A ordem e o progresso soam paradoxais para nós brasileiros quando, costumeiramente, nos enxergamos ou nos posicionamos na periferia do mundo. Com humor ácido e silencioso que, por vezes, remete aos clássicos “Tempos Modernos” (1936) de Charles Chaplin ou “Playtime - Tempo de Diversão” (1967) de Jacques Tati, “Brasil S/A” é fruto de uma autorreflexão sobre o momento atual do país, evidenciando ainda a subalternidade e as contradições de uma modernização acelerada e descomedida. Ao privatizar a nossa nação já no título do filme, o diretor Marcelo Pedroso mostra como o Brasil vem passando por uma série de situações entorpecidas no campo desenvolvimentista ao longo dos últimos anos. As experiências acabam sendo resultado desse avanço desenfreado e redefinem as nossas estruturas sociais mais arcaicas.

Em mais de 500 anos de história, o Brasil teve no cultivo da cana-de-açúcar uma de suas principais forças econômicas. Edilson da Silva passou a maior parte de sua vida trabalhando como cortador de cana e, a partir do momento em que as máquinas surgem na sua vida, ele deixa o canavial rumo a uma missão interplanetária, explorando o espaço pela primeira vez – “Um pequeno passo para Edilson, um salto gigantesco para o Brasil”. Os ecos insólitos das imagens e dos sons alumiam o contrassenso da vida moderna e revelam a eterna vocação que o país possui de ser a predestinada nação do futuro. Em “Brasil S/A”, a evolução (ou involução?) sempre vai na contramão dos problemas sociais que já pareciam ser, histórica e naturalmente, determinados.

Vencedor das categorias de melhor roteiro e melhor direção pelo filme no Festival de Brasília em 2014, Marcelo Pedroso é um dos principais nomes do novo cinema pernambucano e possui um importante currículo como documentarista, onde podemos destacar relevantes e inventivos trabalhos como o longa “Pacific” e o média-metragem “Balsa”, ambos de 2009, além do curta “Câmara Escura” (2012).  Sempre abordando temas com forte teor social e político, ele ainda lançou em 2013 o aclamado e provocativo curta de ficção “Em Trânsito”. “Brasil S/A” é o seu primeiro longa ficcional, obra que consolida e determina uma carreira em franca ascensão.

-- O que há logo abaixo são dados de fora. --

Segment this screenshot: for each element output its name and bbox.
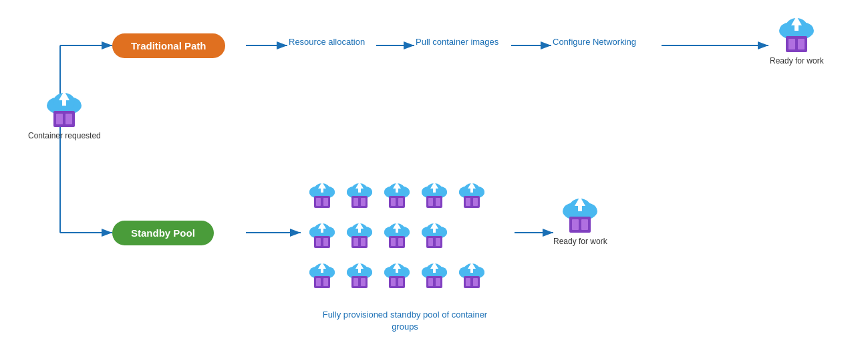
pool-icon-2-1 [307,219,337,249]
pool-icon-1-5 [457,179,486,209]
svg-rect-135 [391,278,396,286]
ready-for-work-bottom-icon: Ready for work [553,193,607,247]
svg-rect-108 [428,238,433,246]
svg-rect-28 [798,39,805,49]
pool-icon-1-1 [307,179,337,209]
svg-rect-43 [358,188,361,193]
svg-rect-64 [436,198,440,206]
pool-icon-2-4 [420,219,449,249]
svg-rect-109 [436,238,440,246]
svg-rect-151 [470,268,473,273]
svg-rect-37 [323,198,328,206]
svg-rect-160 [578,205,582,211]
svg-rect-63 [428,198,433,206]
svg-rect-106 [433,228,436,233]
pool-icon-2-2 [345,219,374,249]
svg-rect-136 [398,278,403,286]
pool-icon-2-3 [382,219,412,249]
svg-rect-127 [361,278,366,286]
svg-rect-61 [433,188,436,193]
pool-icon-1-4 [420,179,449,209]
svg-rect-34 [321,188,323,193]
svg-rect-27 [788,39,795,49]
pool-icon-1-2 [345,179,374,209]
resource-allocation-label: Resource allocation [289,37,365,47]
svg-rect-52 [396,188,398,193]
svg-rect-79 [321,228,323,233]
svg-rect-25 [794,24,799,31]
svg-rect-45 [353,198,358,206]
ready-for-work-bottom-label: Ready for work [553,237,607,247]
svg-rect-88 [358,228,361,233]
svg-rect-19 [65,114,72,124]
traditional-path-button[interactable]: Traditional Path [112,33,225,58]
svg-rect-118 [323,278,328,286]
box-svg-top [784,35,809,53]
ready-for-work-top-label: Ready for work [770,56,824,67]
pool-icon-1-3 [382,179,412,209]
svg-rect-124 [358,268,361,273]
diagram-container: Container requested Traditional Path Res… [0,0,868,353]
svg-rect-82 [323,238,328,246]
container-requested-label: Container requested [28,131,101,142]
svg-rect-55 [398,198,403,206]
svg-rect-91 [361,238,366,246]
svg-rect-100 [398,238,403,246]
svg-rect-18 [56,114,63,124]
svg-rect-70 [470,188,473,193]
svg-rect-72 [466,198,470,206]
standby-pool-button[interactable]: Standby Pool [112,221,214,245]
pool-icon-3-4 [420,259,449,289]
svg-rect-133 [396,268,398,273]
svg-rect-144 [428,278,433,286]
pull-container-images-label: Pull container images [416,37,498,47]
svg-rect-142 [433,268,436,273]
ready-for-work-top-icon: Ready for work [770,12,824,67]
svg-rect-81 [316,238,321,246]
pool-icon-3-3 [382,259,412,289]
svg-rect-73 [473,198,478,206]
pool-icon-3-2 [345,259,374,289]
svg-rect-16 [62,99,66,106]
box-svg-main [52,110,76,128]
svg-rect-117 [316,278,321,286]
svg-rect-162 [572,219,579,230]
fully-provisioned-label: Fully provisioned standby pool of contai… [318,309,492,333]
svg-rect-153 [466,278,470,286]
svg-rect-36 [316,198,321,206]
configure-networking-label: Configure Networking [553,37,636,47]
svg-rect-154 [473,278,478,286]
container-requested-icon: Container requested [28,87,101,142]
box-svg-bottom [568,215,592,234]
pool-icon-3-1 [307,259,337,289]
svg-rect-126 [353,278,358,286]
svg-rect-115 [321,268,323,273]
svg-rect-90 [353,238,358,246]
svg-rect-163 [581,219,588,230]
svg-rect-99 [391,238,396,246]
pool-icon-3-5 [457,259,486,289]
svg-rect-97 [396,228,398,233]
svg-rect-46 [361,198,366,206]
svg-rect-145 [436,278,440,286]
svg-rect-54 [391,198,396,206]
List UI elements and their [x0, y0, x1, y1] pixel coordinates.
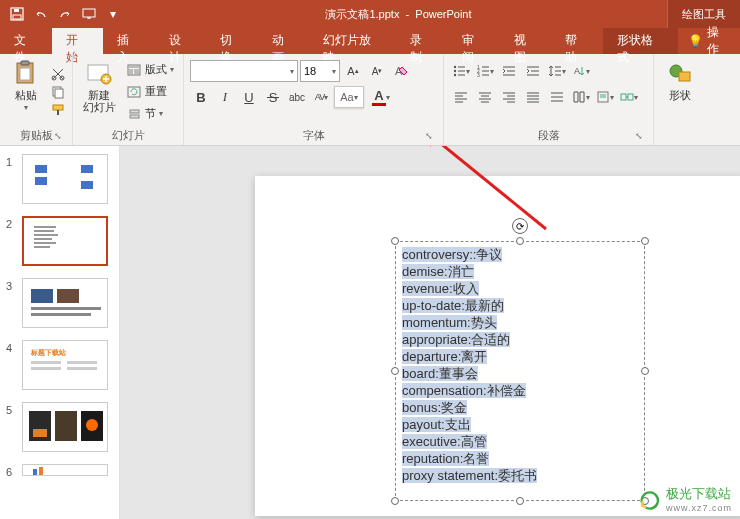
svg-rect-38	[34, 226, 56, 228]
thumb-3[interactable]: 3★	[0, 276, 119, 338]
thumb-2[interactable]: 2	[0, 214, 119, 276]
increase-indent-icon[interactable]	[522, 60, 544, 82]
justify-icon[interactable]	[522, 86, 544, 108]
thumb-1[interactable]: 1★	[0, 152, 119, 214]
align-right-icon[interactable]	[498, 86, 520, 108]
resize-handle[interactable]	[391, 367, 399, 375]
thumb-5[interactable]: 5★	[0, 400, 119, 462]
svg-rect-5	[21, 61, 29, 65]
strikethrough-button[interactable]: S	[262, 86, 284, 108]
shapes-button[interactable]: 形状	[660, 57, 700, 141]
layout-button[interactable]: 版式 ▾	[123, 60, 177, 80]
text-shadow-button[interactable]: abc	[286, 86, 308, 108]
line-spacing-icon[interactable]: ▾	[546, 60, 568, 82]
distributed-icon[interactable]	[546, 86, 568, 108]
svg-rect-2	[14, 9, 19, 12]
bullets-button[interactable]: ▾	[450, 60, 472, 82]
group-drawing: 形状	[654, 54, 706, 145]
thumb-6[interactable]: 6	[0, 462, 119, 488]
svg-rect-15	[129, 66, 139, 68]
tab-help[interactable]: 帮助	[551, 28, 603, 54]
tab-view[interactable]: 视图	[500, 28, 552, 54]
numbering-button[interactable]: 123▾	[474, 60, 496, 82]
svg-rect-47	[31, 313, 91, 316]
slide-canvas[interactable]: ⟳ controversy::争议demise:消亡revenue:收入up-t…	[120, 146, 740, 519]
group-slides: 新建 幻灯片 版式 ▾ 重置 节 ▾ 幻灯片	[73, 54, 184, 145]
dialog-launcher-icon[interactable]: ⤡	[633, 131, 645, 143]
tab-animations[interactable]: 动画	[258, 28, 310, 54]
tab-shape-format[interactable]: 形状格式	[603, 28, 678, 54]
new-slide-button[interactable]: 新建 幻灯片	[79, 57, 119, 126]
dialog-launcher-icon[interactable]: ⤡	[423, 131, 435, 143]
svg-rect-16	[129, 69, 133, 74]
resize-handle[interactable]	[641, 367, 649, 375]
svg-rect-49	[31, 361, 61, 364]
clear-formatting-icon[interactable]: A	[390, 60, 412, 82]
paste-button[interactable]: 粘贴 ▾	[6, 57, 46, 126]
decrease-indent-icon[interactable]	[498, 60, 520, 82]
resize-handle[interactable]	[391, 237, 399, 245]
bold-button[interactable]: B	[190, 86, 212, 108]
copy-icon[interactable]	[50, 84, 66, 100]
rotate-handle-icon[interactable]: ⟳	[512, 218, 528, 234]
align-text-vertical-icon[interactable]: ▾	[594, 86, 616, 108]
quick-access-toolbar: ▾	[0, 3, 130, 25]
align-center-icon[interactable]	[474, 86, 496, 108]
window-title: 演示文稿1.pptx - PowerPoint	[130, 7, 667, 22]
section-button[interactable]: 节 ▾	[123, 104, 177, 124]
start-from-beginning-icon[interactable]	[78, 3, 100, 25]
format-painter-icon[interactable]	[50, 102, 66, 118]
group-clipboard: 粘贴 ▾ 剪贴板⤡	[0, 54, 73, 145]
tab-design[interactable]: 设计	[155, 28, 207, 54]
smartart-convert-icon[interactable]: ▾	[618, 86, 640, 108]
font-size-combo[interactable]: 18▾	[300, 60, 340, 82]
underline-button[interactable]: U	[238, 86, 260, 108]
tab-insert[interactable]: 插入	[103, 28, 155, 54]
increase-font-icon[interactable]: A▴	[342, 60, 364, 82]
undo-icon[interactable]	[30, 3, 52, 25]
resize-handle[interactable]	[516, 497, 524, 505]
svg-rect-33	[679, 72, 690, 81]
svg-text:标题下载站: 标题下载站	[30, 349, 66, 357]
svg-rect-34	[35, 165, 47, 173]
svg-rect-37	[81, 181, 93, 189]
tab-review[interactable]: 审阅	[448, 28, 500, 54]
save-icon[interactable]	[6, 3, 28, 25]
resize-handle[interactable]	[391, 497, 399, 505]
dialog-launcher-icon[interactable]: ⤡	[52, 131, 64, 143]
resize-handle[interactable]	[516, 237, 524, 245]
reset-icon	[126, 84, 142, 100]
section-icon	[126, 106, 142, 122]
redo-icon[interactable]	[54, 3, 76, 25]
text-direction-icon[interactable]: A▾	[570, 60, 592, 82]
svg-rect-31	[628, 94, 633, 100]
italic-button[interactable]: I	[214, 86, 236, 108]
tab-transitions[interactable]: 切换	[206, 28, 258, 54]
tell-me[interactable]: 💡操作	[678, 28, 740, 54]
reset-button[interactable]: 重置	[123, 82, 177, 102]
svg-rect-41	[34, 238, 52, 240]
resize-handle[interactable]	[641, 237, 649, 245]
text-box[interactable]: ⟳ controversy::争议demise:消亡revenue:收入up-t…	[395, 241, 645, 501]
columns-icon[interactable]: ▾	[570, 86, 592, 108]
svg-point-24	[454, 74, 456, 76]
svg-text:3: 3	[477, 72, 480, 78]
svg-point-23	[454, 70, 456, 72]
lightbulb-icon: 💡	[688, 34, 703, 48]
tab-record[interactable]: 录制	[396, 28, 448, 54]
tab-file[interactable]: 文件	[0, 28, 52, 54]
tab-slideshow[interactable]: 幻灯片放映	[309, 28, 396, 54]
align-left-icon[interactable]	[450, 86, 472, 108]
svg-rect-10	[55, 89, 63, 98]
decrease-font-icon[interactable]: A▾	[366, 60, 388, 82]
tab-home[interactable]: 开始	[52, 28, 104, 54]
char-spacing-button[interactable]: AV▾	[310, 86, 332, 108]
selected-text[interactable]: controversy::争议demise:消亡revenue:收入up-to-…	[396, 242, 644, 488]
font-color-button[interactable]: A ▾	[366, 86, 396, 108]
qat-customize-icon[interactable]: ▾	[102, 3, 124, 25]
change-case-button[interactable]: Aa ▾	[334, 86, 364, 108]
svg-rect-35	[35, 177, 47, 185]
thumb-4[interactable]: 4标题下载站★	[0, 338, 119, 400]
cut-icon[interactable]	[50, 66, 66, 82]
font-family-combo[interactable]: ▾	[190, 60, 298, 82]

"Brasil S/A" (2014) de Marcelo Pedroso - Símio Filmes [br]

5º. LUGAR: “MATE-ME POR FAVOR”

(Mate-me por Favor, Brasil | Argentina, 2015) - de Anita Rocha da Silveira

Data da Estreia: 15 de setembro de 2016

Longa-metragem de estreia da versátil diretora Anita Rocha da Silveira, “Mate-me por Favor” acompanha, de forma categórica e explosiva, a inquietante jornada emocional de quatro amigas que transitam da adolescência para a vida adulta, ficando marcadas por momentos repletos de anseios, conflitos e indagações. Carregados de estranhezas e complexidades, os dilemas da juventude acabam sendo trazuzidos por um sentimento de urgência, trazendo consigo o angustiante esvaziamento da vida e enxergando na morte a fascinante alternativa para uma sublime e obscura transformação.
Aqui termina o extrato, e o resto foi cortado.